First of all, the moment the agents run to Skye’s side as Simmons attempts to save her is (I believe) the first time in the entire show that all the main characters are gathered in the same room without a techno table between them and a screen up for briefing. It’s the first moment they become a social entity, caring for one of their own, rather than a team that works together.

Second of all, without Skye needing to die, the current situation creates the exact same motivations for characters inĀ S.H.I.E.L.D. as “Passion” did in Buffy. The agents are suddenly drawn together in urgency and concern over the tenuous thread that remains of Skye’s life. Skye’s membership in the group had until this point been fairly suspect; she had even worn a monitoring bracelet until very, very recently. Her mortal wounds have clarified the group’s feelings: she is now one of them, and they will seek revenge for her (or avenge her) as one of their own. I found the look of determination on May’s face upon gazing down at Skye in the pressure chamber especially remarkable. (This goes towards a theory I have about May being more a part of Skye’s origins than she’s letting on– more on that later!) I also found Simmon’s desperate tears with Fitz far more compelling than the tears shed by Skye some weeks earlier.

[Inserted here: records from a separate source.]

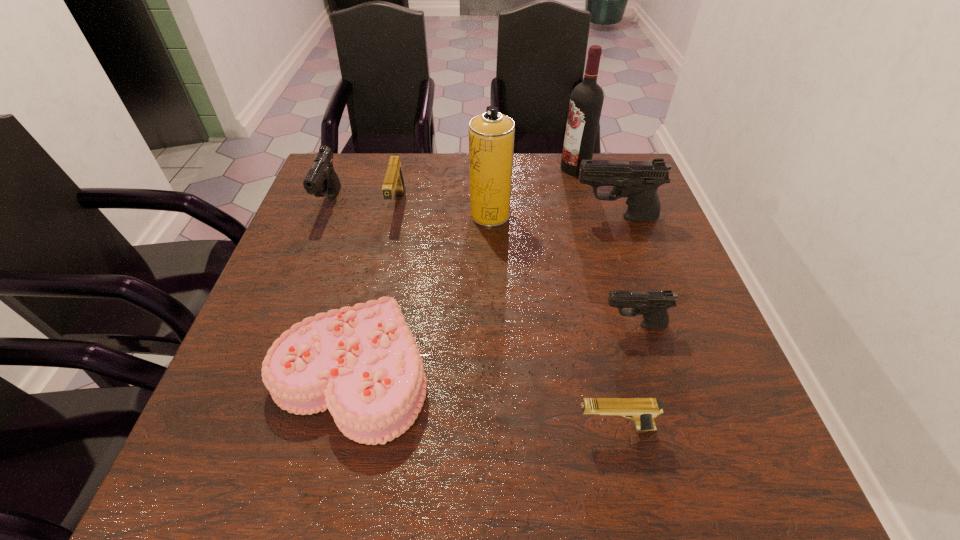 The image size is (960, 540). I want to click on the second nearest pistol, so click(x=653, y=305).

I want to click on the right tan pistol, so click(x=643, y=411).

Image resolution: width=960 pixels, height=540 pixels. What are the coordinates of `the nearest pistol` in the screenshot? It's located at (643, 411).

The height and width of the screenshot is (540, 960). I want to click on cake, so click(362, 363).

The width and height of the screenshot is (960, 540). In order to click on vacant space located on the label of the wine bottle in this screenshot , I will do `click(516, 168)`.

Image resolution: width=960 pixels, height=540 pixels. I want to click on free space located 0.290m on the label of the wine bottle, so click(463, 168).

You are a GUI agent. You are given a task and a screenshot of the screen. Output one action in this format:
    pyautogui.click(x=<x>, y=<y>)
    Task: Click on the vacant region located 0.340m on the label of the wine bottle
    
    Given the screenshot: What is the action you would take?
    pyautogui.click(x=446, y=168)

Where is `vacant space positioned on the left of the second tallest object`? The height and width of the screenshot is (540, 960). vacant space positioned on the left of the second tallest object is located at coordinates (390, 214).

Where is `vacant space positioned 0.330m at the barrel of the tallest pistol`? vacant space positioned 0.330m at the barrel of the tallest pistol is located at coordinates (444, 218).

This screenshot has width=960, height=540. In order to click on free space located 0.390m at the barrel of the tallest pistol in this screenshot , I will do `click(421, 218)`. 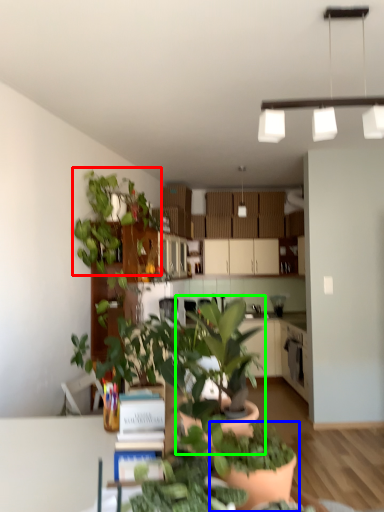 Question: Based on their relative distances, which object is nearer to houseplant (highlighted by a red box)? Choose from houseplant (highlighted by a blue box) and houseplant (highlighted by a green box).

Choices:
 (A) houseplant
 (B) houseplant

Answer: (B) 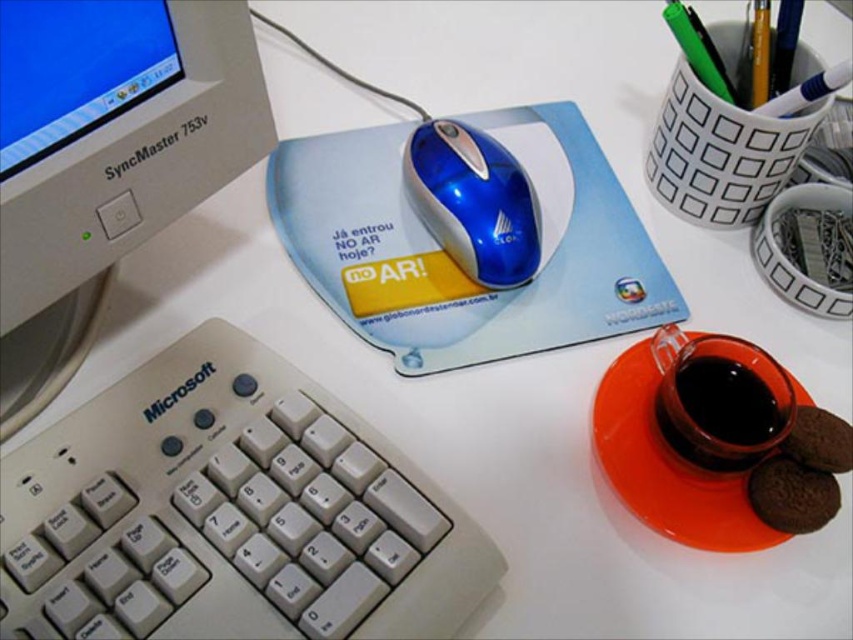 Based on the photo, can you confirm if white plastic keyboard at lower left is positioned to the right of blue glossy mouse at center?

In fact, white plastic keyboard at lower left is to the left of blue glossy mouse at center.

Does white plastic keyboard at lower left have a greater height compared to blue glossy mouse at center?

Indeed, white plastic keyboard at lower left has a greater height compared to blue glossy mouse at center.

Where is `white plastic keyboard at lower left`? Image resolution: width=853 pixels, height=640 pixels. white plastic keyboard at lower left is located at coordinates (229, 513).

Is matte plastic monitor at upper left closer to the viewer compared to translucent glass mug at lower right?

Yes, it is.

Is matte plastic monitor at upper left to the right of translucent glass mug at lower right from the viewer's perspective?

No, matte plastic monitor at upper left is not to the right of translucent glass mug at lower right.

Which is behind, point (115, 88) or point (682, 394)?

Positioned behind is point (682, 394).

I want to click on matte plastic monitor at upper left, so click(x=74, y=68).

Which is more to the right, white plastic monitor at upper left or black glossy cup at right?

Positioned to the right is black glossy cup at right.

This screenshot has height=640, width=853. I want to click on white plastic monitor at upper left, so click(106, 157).

This screenshot has width=853, height=640. I want to click on white plastic monitor at upper left, so point(106,157).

No matter what happens next week on S.H.I.E.L.D. (and you know it’s going to be big because the episode is called “Tahiti”), I’m going to care a lot more about these characters than I did at the beginning of “T.R.A.C.K.S.” I’m sure Skye will live, and I’m very happy about that– her death will matter to me more now than it would have even the moment she was shot. While I’m not completely sold on S.H.I.E.L.D. as a show yet, it has definitely moved up the ranks. I hope this is the beginning of S.H.I.E.L.D. becoming a Show with Heart. We shall have to wait and see.